L'ISLE LETTRÉE

L'ISLE LETTRÉE

Un roman de lettres / Traduction de : Ella Minnow Pea - a novel in letters
  • 20,00 €
Auteur : 
Editeur : 
Collection : 
Genre / Thème : 
Traducteur : 
Public : 
Date de parution : 
Mai 2013
Isbn : 
979-10-91336-03-1
Dimensions : 
240 × 160 × 19 mm
Poids : 
375 g
Nombre de pages : 
224
Statut : 

Description de l'éditeur (quatrième de couverture) :

Dans ce roman épistolaire, Mark Dunn transporte le lecteur sur l’île imaginaire de Nollop, du nom de l’auteur du fameux pangramme : « Portez ce vieux whisky au juge blond qui fume. »

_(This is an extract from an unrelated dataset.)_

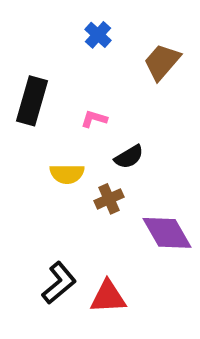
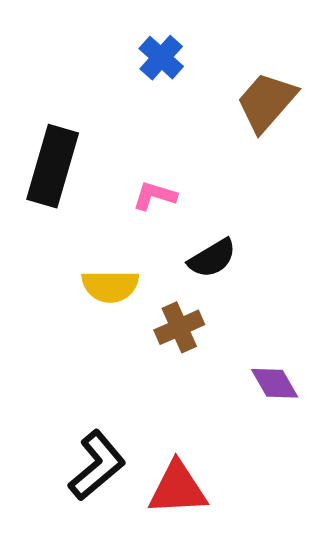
purple diamond: (167, 233) -> (275, 383), size x0.6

L’île est un lieu idyllique, où les Nollopiens cultivent les arts et vouent une quasi-vénération à la langue. Or la chute d’une tuile (celle portant la lettre « Z ») du monument funéraire qu’ils ont érigé en l’honneur de Nevin Nollop et de son illustre phrase entraîne une séquence d’événements qui menacent les fondements mêmes de l’État nollopien. Le Haut Conseil insulaire y voit une injonction à cesser toute utilisation de la lettre « Z », puis de celles qui tour à tour tombent du monument, contraignant l’héroïne Ella Minnow Pea et sa famille, ainsi que tout le reste de la communauté, à vivre en état de siège linguistique. Les livres sont détruits. Les journaux arrêtent de publier. Les citoyens sont publiquement fouettés ou mis au pilori, leurs biens sont confisqués et leur vie ruinée, pour le simple fait d’avoir commis une ou plusieurs infractions.

Avec l’aide de Nate Warren, un chercheur de Caroline du Sud, les habitants décident alors de se révolter contre le Conseil et de le renverser en créant un pangramme encore plus court et donc plus éblouissant que celui pour lequel Nollop fut élevé à un statut divin.

Mais pourront-ils y arriver avant que le langage et la totalité de la société telle qu’ils la connaissent ne soient irrémédiablement perdus ?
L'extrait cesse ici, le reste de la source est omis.